NORSE is an umbrella term with different aetiologies. The usual suspects are structural lesions, infections, toxins, metabolic causes, autoimmune or paraneoplastic encephalitis. Measles is a common infection that presents with a rash and is typically self-limiting. It may lead to encephalitis in rare instances and pose a diagnostic challenge without a history of fever with rash.

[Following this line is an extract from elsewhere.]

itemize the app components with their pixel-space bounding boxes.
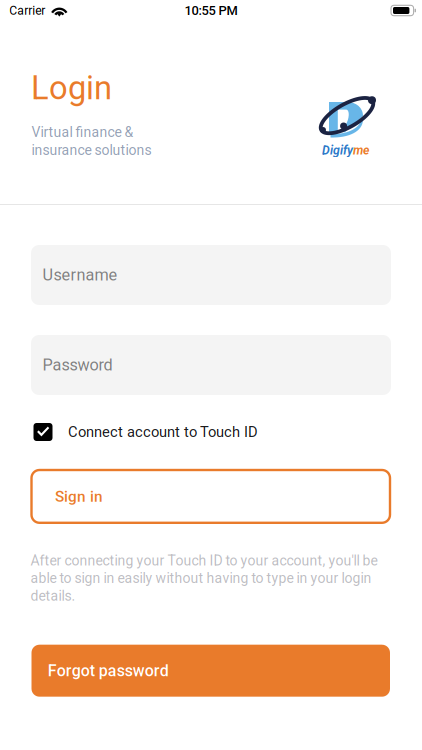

A 10 years old female was admitted with a history of drowsiness, irrelevant talk, lip smacking and focal seizures in the right lower limb for 5 days. The patient had episodes of generalized tonic-clonic seizures 3 days prior for which she was treated in another hospital. She had history of a self-limiting acute febrile illness one month prior to the admission. The patient also had B-cell acute lymphoblastic leukaemia for which she was under chemotherapy. She was diagnosed to have refractory status epilepticus and was started on multiple antiepileptics in addition to midazolam, propofol and thiopentone infusion with EEG monitoring. Workup for the seizures revealed hyperintensities in MRI involving the cortex, thalamus and basal ganglia sequentially. CSF analysis revealed negative bacterial culture, viral multiplex PCR, autoimmune encephalitis and paraneoplastic encephalitis panel. The patient was started on high dose methylprednisolone, IVIg therapy and a ketogenic diet in view of NORSE and a provisional diagnosis of ADEM with unknown aetiology. The patient was then investigated for CSF measles antibody which came back positive along with a brain biopsy to look for viral inclusion bodies. The child was eventually diagnosed as acute post-infectious measles encephalitis (APME) and was transferred out of the ICU with complete abolition of seizures and improved cognition.
APME is extremely uncommon and should be sought after in case of contact with an index case or a recent outbreak. NORSE is difficult to treat and needs intensive monitoring with use of multiple medications and continuous EEG.